Ососов, машинист, линкор «Севастополь».
Архипов, машинист, старшина.
Перепелкин, электрик, линкор «Севастополь».
Патрушев, старшина-гальванер, линкор «Петропавловск».
Куполов, старшина, медбрат.
Вершинин, матрос, линкор «Севастополь».
Тукин, рабочий электромеханического завода.
Романенко, сторож в сухих доках.
Орешин, директор Третьей Рабочей школы.
Вальк, мастер на лесопильной фабрике.
Павлов, рабочий минного завода.
Байков, начальник управления строительства крепости.
Кильгаст, штурман дальнего плавания[69]
.Из пятнадцати членов комитета у троих – Петриченко, Яковенко и Романенко – явно украинские фамилии, а у двоих – Вальк и Кильгаст – немецкие. Петриченко, Яковенко и Кильгаст занимали ключевые посты в Революционном комитете – председателя, заместителя председателя и секретаря соответственно. Согласно советским источникам, Петриченко был ярым националистом, за что товарищи прозвали его «Петлюрой», в честь вождя националистического движения на Украине.
По свидетельству Петриченко, «три четверти» Кронштадтского гарнизона были выходцами с Украины; некоторые из них прежде, чем попасть на советский флот, воевали в антибольшевистских армиях.

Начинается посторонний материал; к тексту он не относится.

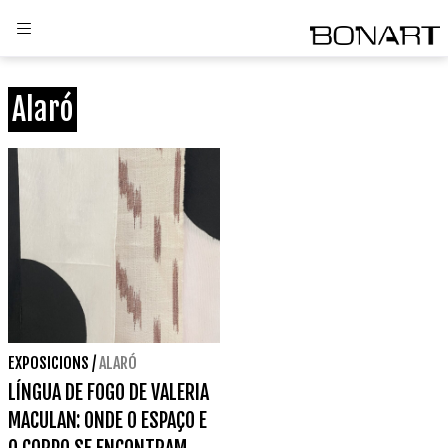
Alaró
EXPOSICIONS
/
ALARÓ
LÍNGUA DE FOGO DE VALERIA
MACULAN: ONDE O ESPAÇO E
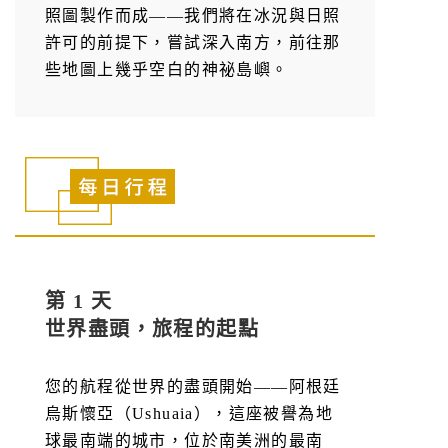
照圖製作而成——我們將在冰況與日照
許可的前提下，嘗試深入南方，前往那
些地圖上幾乎空白的神祕島嶼。
第 1 天
世界盡頭，旅程的起點
您的航程從世界的盡頭開始——阿根廷
烏斯懷亞（Ushuaia），這座被譽為地
球最南端的城市，位於南美洲的最南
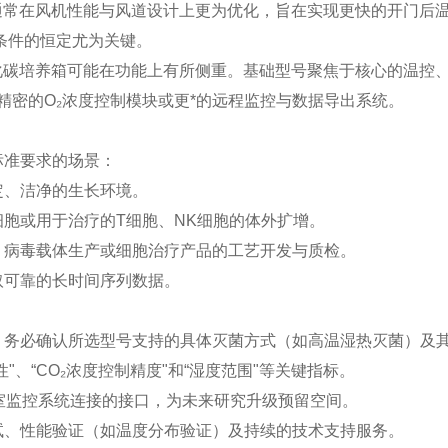
通常在风机性能与风道设计上更为优化，旨在实现更快的开门后温
条件的恒定尤为关键。
化碳培养箱可能在功能上有所侧重。基础型号聚焦于核心的温控
精密的O₂浓度控制模块或更*的远程监控与数据导出系统。
标准要求的场景：
定、洁净的生长环境。
胞或用于治疗的T细胞、NK细胞的体外扩增。
病毒载体生产或细胞治疗产品的工艺开发与质检。
取可靠的长时间序列数据。
务必确认所选型号支持的具体灭菌方式（如高温湿热灭菌）及
、“CO₂浓度控制精度"和“湿度范围"等关键指标。
室监控系统连接的接口，为未来研究升级预留空间。
、性能验证（如温度分布验证）及持续的技术支持服务。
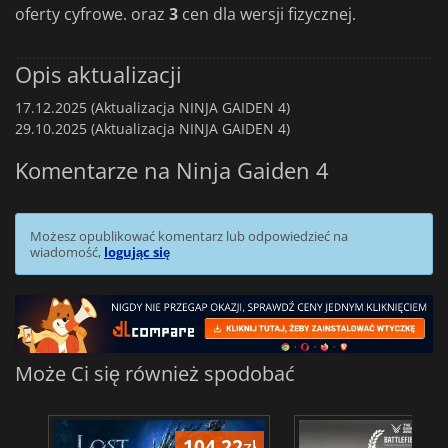
oferty cyfrowe. oraz
3
cen dla wersji fizycznej.
Opis aktualizacji
17.12.2025 (Aktualizacja NINJA GAIDEN 4)
29.10.2025 (Aktualizacja NINJA GAIDEN 4)
Komentarze na Ninja Gaiden 4
Możesz opublikować komentarz lub odpowiedzieć na
wiadomość,
logując się
Może Ci się również spodobać
104.22
zł
1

Это указывает на то, что националистические чувства играли определенную роль в разжигании мятежа, но насколько велика эта роль, сказать трудно. Зато с полной очевидностью можно судить о социальном статусе членов Революционного комитета Кронштадта. Основное большинство составляли матросы из крестьянских или рабочих семей. Среди них были те, кто служил на «Петропавловске» и «Севастополе» – пороховой бочке восстания, на заводе и даже занимал руководящие посты (например, директор школы). Одним словом, лидеры движения, в отличие от белых, были простого происхождения, и этот факт явно приводил власти в замешательство, хотя они упорно утверждали, что главари мятежников происходят из антипролетарских социальных слоев. Вершинина, матроса с «Севастополя», который на начальном этапе восстания попал в руки большевиков, назвали «спекулянтом» и «жоржиком». Еще хуже обошлись с Павловым, объявив его бывшим агентом сыскной полиции. Байков якобы имел собственность в Кронштадте; Тукин, бывший жандарм, имел ни много ни мало как шесть домов и три магазина в Петрограде; Кильгаст был осужден за присвоение государственных денег, но освобожден по амнистии в связи с третьей годовщиной большевистской революции.
Дискредитация членов Временного революционного комитета продолжалась и после подавления Кронштадтского восстания. Помимо порочащих фактов в отношении участников восстания, советские авторы стремились связать их с политической оппозицией: Петриченко называли левым эсером, Валька и Романенко – меньшевиками, Орешина – народником-социалистом. Ламанова, который, считалось, был главным идеологом движения и редактором ежедневной газеты, причисляли к эсерам-максималистам.
К сожалению, нет никакой достоверной информации, которая могла бы подтвердить или опровергнуть эти заявления. Согласно советским источникам, Петриченко «бывший коммунист», вступил в партию во время «партийной недели» в августе 1919 года, когда зачислялись все желающие рабочие и крестьяне без всяких рекомендаций, и был исключен из партии во время следующей перерегистрации.